6 de junio de 2014
Prodigios, padres, policías (y 3)
Si la primera parte de Chatterton se concentra en lo que el tiempo hace con el amor (o viceversa), la segunda parte se ocupa de lo que el tiempo hace con el trabajo. De explotación laboral. De pura y podrida juventud. «Yo canto a los elementos de opresión», ironiza Medel. Hay dinero en sus versos, que no temen ensuciarse para brillar más lejos. Hay dinero en su lírica, en la lírica trágica de no tener dinero. Se trata de un libro maduro, más allá de que nos hable de la maduración, porque aquí la edad es un experimento con las metamorfosis del tono: el dolor de crecer, la sátira del crecimiento y la celebración de haber crecido. A lo largo de sus tres secciones vemos a este libro cumplir años. No por heterogéneo o tentativo, sino porque ese es el relato que propone. Así puede enmarcarse el último poema, que describe a una antigua compañera de infancia de la autora, ahora madre de dos niños, viajando en el asiento de un autobús que funciona como el lugar de una mujer que ha perpetuado su rol tradicional. No parece del todo casual que esa ex compañera se llame Virginia. De este modo, el libro se desplaza desde el hogar heredado, el imperativo de la pareja y la misión de la maternidad hacia una soledad agridulce, la lucidez individual y la solidaridad de género (o sororidad, tal como la autora gusta llamarla). Algo similar sucede en el poema dedicado a su hermana. Son versos inter pares, sin parto.

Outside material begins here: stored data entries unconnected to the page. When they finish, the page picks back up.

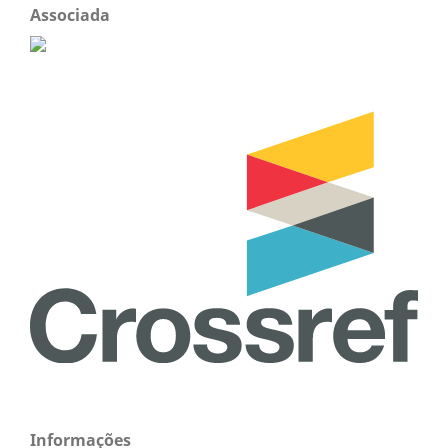
Associada
Informações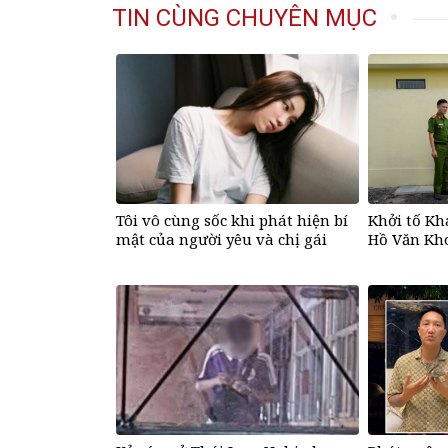
TIN CÙNG CHUYÊN MỤC
Tôi vô cùng sốc khi phát hiện bí
Khởi tố Kh
mật của người yêu và chị gái
Hồ Văn Kh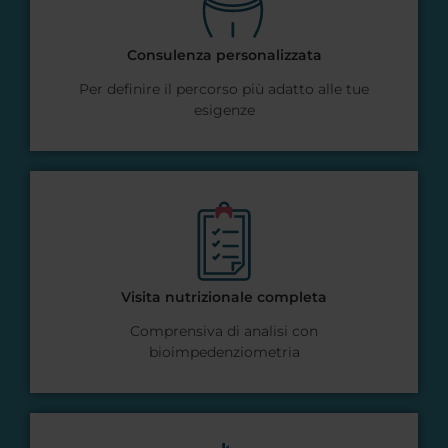
Consulenza personalizzata
Per definire il percorso più adatto alle tue
esigenze
Visita nutrizionale completa
Comprensiva di analisi con
bioimpedenziometria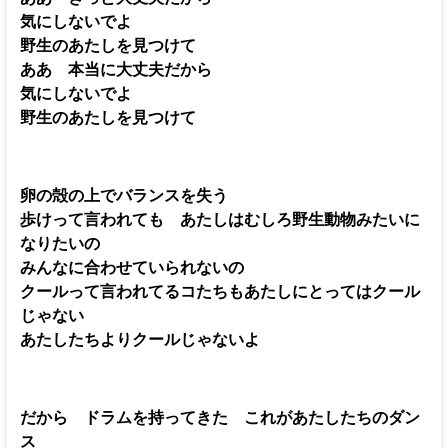
気にしないでよ
野生のあたしを見つけて
ああ 本当に大丈夫だから
気にしないでよ
野生のあたしを見つけて
卵の殻の上でバランスを失う
歩けって言われても あたしはむしろ野生動物みたいに
なりたいの
みんなに合わせていられないの
クールって言われてるコたちもあたしにとってはクール
じゃない
あたしたちよりクールじゃないよ
だから ドラムを持ってきた これがあたしたちのダン
ス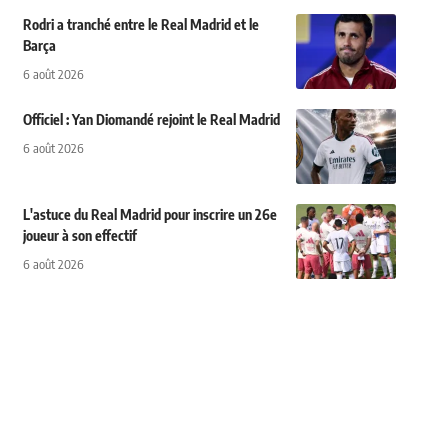
Rodri a tranché entre le Real Madrid et le
Barça
6 août 2026
Officiel : Yan Diomandé rejoint le Real Madrid
6 août 2026
L'astuce du Real Madrid pour inscrire un 26e
joueur à son effectif
6 août 2026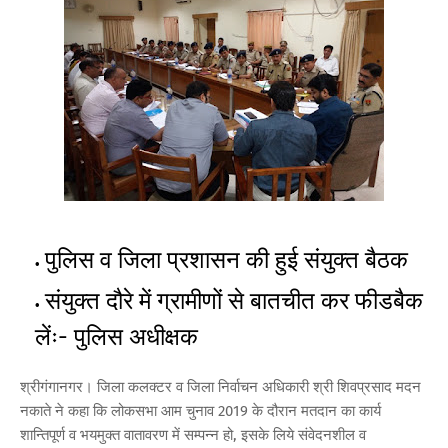
पुलिस व जिला प्रशासन की हुई संयुक्त बैठक
संयुक्त दौरे में ग्रामीणों से बातचीत कर फीडबैक
लेंः- पुलिस अधीक्षक
श्रीगंगानगर। जिला कलक्टर व जिला निर्वाचन अधिकारी श्री शिवप्रसाद मदन
नकाते ने कहा कि लोकसभा आम चुनाव 2019 के दौरान मतदान का कार्य
शान्तिपूर्ण व भयमुक्त वातावरण में सम्पन्न हो, इसके लिये संवेदनशील व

Estamos ante una poeta de estirpe, a semejanza de aquellas mujeres «con el corazón biodegradable» a las que aludía su anterior libro, Tara. A Elena Medel muchos la han visto como una hija. Pero es toda una matriarca. Vía útero soltero de la gran mamá Szymborska, va a parirnos a todos. El tiempo le ha servido. Nada más alto puede decirse de alguien que vive y escribe.